Organized by the Ministry of Solidarity, Social Integration and Family (MSISF) in collaboration with UNICEF and with the strategic support of the European Union, this high-level gathering was far more than a symbolic event. It marked a national shift, turning child protection policies into regional, human-centered, and measurable realities. The meeting also aligned with preparations for the National Day of the Moroccan Child (May 25), serving as a moment of reflection, recommitment, and action.

At the heart of this initiative stood Ibn Tofail University, represented by its President, Mohamed Larbi Kerkeb, who personally signed a strategic partnership agreement with the Ministry. This agreement formalizes the university’s dedication to integrating academic research, youth engagement, and innovation into Morocco’s child protection system.
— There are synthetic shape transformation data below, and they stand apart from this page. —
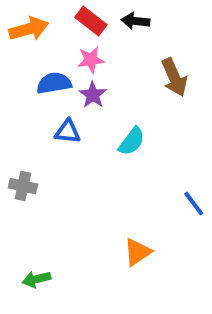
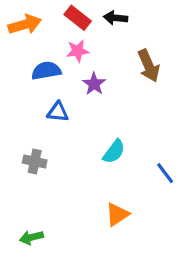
purple star: (93, 95) -> (94, 84), moved
cyan semicircle: (132, 141) -> (114, 152), moved
gray cross: (23, 186) -> (35, 161), moved

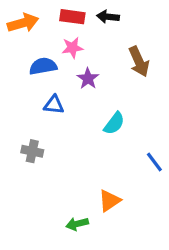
red rectangle: (78, 18) -> (72, 17), turned -30
cyan semicircle: (114, 152) -> (114, 123), moved
green arrow: (31, 237) -> (77, 224), moved

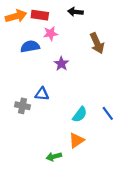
red rectangle: (72, 17) -> (40, 15), moved
purple star: (88, 79) -> (61, 64), moved
blue triangle: (54, 105) -> (42, 94), moved
cyan semicircle: (114, 123) -> (80, 114), moved

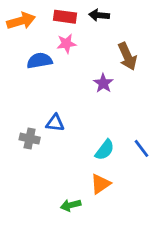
red rectangle: (40, 15) -> (65, 17), moved
purple star: (61, 64) -> (103, 83), moved

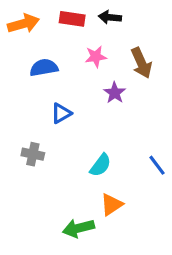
pink star: (66, 44) -> (96, 57), moved
blue triangle: (55, 123) -> (61, 113), moved, turned -36
cyan semicircle: (105, 150) -> (100, 165), moved
green arrow: (71, 205) -> (78, 228), size x1.4

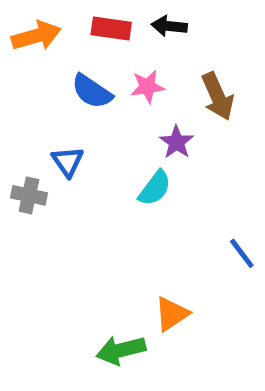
blue semicircle: (44, 68) -> (92, 91), moved, turned -136
blue triangle: (61, 113) -> (68, 162), moved, turned -35
gray cross: (33, 154) -> (29, 195), moved
cyan semicircle: (100, 165) -> (155, 188), moved

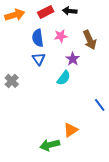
red rectangle: (111, 29) -> (46, 12), turned -35
blue semicircle: (92, 91) -> (38, 38), turned 48
blue triangle: (68, 162) -> (39, 59), moved
gray cross: (29, 195) -> (12, 81), turned 32

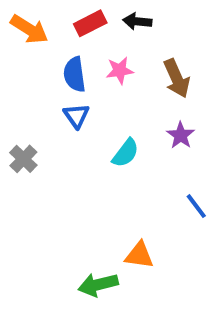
orange arrow: (15, 15) -> (29, 29), turned 48
purple star: (73, 59) -> (181, 135), moved
orange triangle: (71, 130) -> (139, 255), turned 42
This marks a critical evolution for Ibn Tofail University: from being an educational institution to becoming a catalyst of social change. The university’s commitment includes research-driven contributions, fieldwork, policy evaluation, and the mobilization of its academic community to support local child protection services across regions; especially in under-resourced areas.

The event gathered an impressive range of public figures and institutions. The opening session was chaired by Ms. Naïma Ben Yahya, Minister of Solidarity, Social Integration and Family, who stressed the urgency of reinforcing child protection at the territorial level. Other key attendees included Mr. Abdeljabbar Rachidi, State Secretary in charge of social integration; Ms. Amina Oufroukhi, representative of the Presidency of the Public Prosecution Office ; Ms. Ghizlane Benjelloun, Vice President of Morocco’s National Observatory for Children’s Rights; Ms. Laura Bill, UNICEF Representative in Morocco ; representatives from the Child Parliament; and university presidents from both Ibn Tofail University and Abdelmalek Essaâdi University.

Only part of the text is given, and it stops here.